La mémoire de l'imprimante n'est pas généreuse, surtout sur les anciens modèles de bureau. Une GK420 a quelques mégaoctets au total. Avant de pousser une police, connaissez sa taille :

  • Une police d'icônes avec une poignée de glyphes : Ko à un chiffre. Jamais un problème.
  • Une police de texte Unicode complète est un autre animal - la police Unicode ZPLCloud fait 11 Mo, sa variante slim 7 Mo. Elles ne tiennent pas sur une GK420 et sont destinées aux imprimantes avec de la vraie flash.
  • Interrogez l'espace libre avec ! U1 getvar "memory.flash_free" avant un déploiement à l'échelle de la flotte.

Flux de travail

1. Déposez les SVG dans l'éditeur SVG → TTF. Chacun devient un glyphe sur un point de code PUA ; l'éditeur montre l'affectation (U+E000 et suivants).

2. Construisez la police et téléversez-la sur les imprimantes de votre choix - une action, toute la flotte.

3. Dans le designer, ouvrez la bibliothèque d'icônes et faites glisser l'icône sur le canevas. Elle atterrit comme élément glyphe déjà lié au bon point de code et au bon chemin de police. Pas de codes hex saisis à la main, pas de blocs ^GF à maintenir.

Une nouvelle icône ou un logo modifié, ce sont les mêmes trois étapes : reconstruisez la police, poussez-la, c'est fait. Les designs d'étiquettes ne changent pas - ils référencent un point de code, et le point de code dessine maintenant le nouvel artwork.

Quand un graphique reste la bonne réponse

Les polices sont des contours monochromes.
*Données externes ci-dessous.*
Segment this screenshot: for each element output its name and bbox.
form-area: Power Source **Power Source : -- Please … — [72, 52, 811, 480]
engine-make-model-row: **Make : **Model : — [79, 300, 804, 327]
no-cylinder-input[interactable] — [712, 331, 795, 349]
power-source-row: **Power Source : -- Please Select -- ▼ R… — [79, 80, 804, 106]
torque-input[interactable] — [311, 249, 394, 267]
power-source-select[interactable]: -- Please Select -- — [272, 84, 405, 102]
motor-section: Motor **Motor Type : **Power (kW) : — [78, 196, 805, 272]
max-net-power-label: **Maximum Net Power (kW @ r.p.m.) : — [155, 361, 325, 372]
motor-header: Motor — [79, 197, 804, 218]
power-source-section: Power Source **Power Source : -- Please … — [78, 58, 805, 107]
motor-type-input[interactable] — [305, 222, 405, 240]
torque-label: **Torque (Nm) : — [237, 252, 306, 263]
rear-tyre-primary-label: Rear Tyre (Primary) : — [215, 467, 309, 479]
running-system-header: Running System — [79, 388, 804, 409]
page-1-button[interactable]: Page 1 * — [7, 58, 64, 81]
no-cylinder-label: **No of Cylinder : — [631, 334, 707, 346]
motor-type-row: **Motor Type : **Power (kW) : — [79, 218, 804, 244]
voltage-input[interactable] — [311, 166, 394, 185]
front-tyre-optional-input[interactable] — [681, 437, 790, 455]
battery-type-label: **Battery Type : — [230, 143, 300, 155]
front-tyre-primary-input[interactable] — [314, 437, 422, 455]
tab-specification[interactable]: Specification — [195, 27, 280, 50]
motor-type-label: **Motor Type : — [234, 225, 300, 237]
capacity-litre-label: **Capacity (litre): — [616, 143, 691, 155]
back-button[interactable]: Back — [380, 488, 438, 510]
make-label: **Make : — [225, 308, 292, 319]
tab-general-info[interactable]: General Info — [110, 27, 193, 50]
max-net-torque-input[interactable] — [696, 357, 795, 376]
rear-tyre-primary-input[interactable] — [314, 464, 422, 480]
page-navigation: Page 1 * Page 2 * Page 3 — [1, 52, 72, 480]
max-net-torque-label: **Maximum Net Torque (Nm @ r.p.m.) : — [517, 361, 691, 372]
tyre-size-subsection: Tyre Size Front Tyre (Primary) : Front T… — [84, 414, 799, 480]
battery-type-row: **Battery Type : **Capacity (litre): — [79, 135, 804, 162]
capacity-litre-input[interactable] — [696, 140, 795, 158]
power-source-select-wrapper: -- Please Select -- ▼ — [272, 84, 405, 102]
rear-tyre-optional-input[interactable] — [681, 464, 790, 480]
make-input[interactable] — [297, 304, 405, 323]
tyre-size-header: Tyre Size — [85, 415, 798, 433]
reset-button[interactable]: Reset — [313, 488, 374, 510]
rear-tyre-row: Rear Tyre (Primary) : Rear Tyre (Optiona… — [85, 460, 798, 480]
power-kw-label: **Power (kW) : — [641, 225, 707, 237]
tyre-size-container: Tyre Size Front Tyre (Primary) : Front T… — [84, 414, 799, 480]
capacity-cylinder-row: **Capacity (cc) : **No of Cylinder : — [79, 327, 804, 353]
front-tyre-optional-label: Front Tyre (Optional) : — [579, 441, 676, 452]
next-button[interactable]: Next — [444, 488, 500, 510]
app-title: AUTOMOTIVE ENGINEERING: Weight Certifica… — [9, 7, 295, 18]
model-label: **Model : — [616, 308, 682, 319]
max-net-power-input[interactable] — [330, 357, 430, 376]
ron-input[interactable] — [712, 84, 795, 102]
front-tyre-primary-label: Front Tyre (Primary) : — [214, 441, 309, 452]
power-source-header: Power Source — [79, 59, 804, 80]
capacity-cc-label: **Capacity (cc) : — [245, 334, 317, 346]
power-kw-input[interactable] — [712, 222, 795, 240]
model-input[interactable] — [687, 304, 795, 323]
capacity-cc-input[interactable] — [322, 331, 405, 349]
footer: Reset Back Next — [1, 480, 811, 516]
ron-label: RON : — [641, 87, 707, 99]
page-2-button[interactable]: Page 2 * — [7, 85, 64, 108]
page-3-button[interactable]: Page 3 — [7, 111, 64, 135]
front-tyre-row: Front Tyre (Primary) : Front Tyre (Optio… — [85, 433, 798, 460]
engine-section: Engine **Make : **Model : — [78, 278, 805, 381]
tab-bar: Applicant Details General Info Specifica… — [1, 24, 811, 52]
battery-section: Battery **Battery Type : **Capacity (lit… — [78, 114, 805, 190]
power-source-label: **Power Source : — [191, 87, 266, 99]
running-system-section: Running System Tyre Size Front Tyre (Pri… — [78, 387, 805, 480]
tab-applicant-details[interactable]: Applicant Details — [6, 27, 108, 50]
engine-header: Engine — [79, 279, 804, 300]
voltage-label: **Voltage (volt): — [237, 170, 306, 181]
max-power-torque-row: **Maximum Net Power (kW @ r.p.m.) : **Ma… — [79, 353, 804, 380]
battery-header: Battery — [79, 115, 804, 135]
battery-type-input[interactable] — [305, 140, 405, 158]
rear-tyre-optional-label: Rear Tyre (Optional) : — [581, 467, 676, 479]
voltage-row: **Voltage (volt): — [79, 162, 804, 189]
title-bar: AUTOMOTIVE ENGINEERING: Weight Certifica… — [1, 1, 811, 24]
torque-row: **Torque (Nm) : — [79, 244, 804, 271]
Utilisez ^GFA pour :

  • les photos, les dégradés ou tout ce qui a des niveaux de gris (qu'une imprimante thermique tramise de toute façon),
  • les graphiques ponctuels qui changent par étiquette - une carte par envoi, une image de signature,
  • l'artwork reçu comme bitmap et que vous ne pouvez pas vectoriser proprement.

Pour les logos, les symboles de danger, les pictogrammes de transport et les icônes d'UI récurrentes - la grande majorité de ce qui est réellement sur une étiquette - la voie police est plus petite, plus nette et plus rapide.

SVG qui se convertit proprement

La conversion transforme les paths en contours de glyphes. Deux règles font gagner du temps :

  • Convertissez les traits en contours avant d'exporter le SVG. Un glyphe est une forme remplie ; un trait de 1 px n'a aucune épaisseur pour un moteur de polices.
  • Aplatissez le texte en paths. Les éléments de texte dans le SVG dépendent d'une police que le convertisseur n'a aucune raison d'avoir.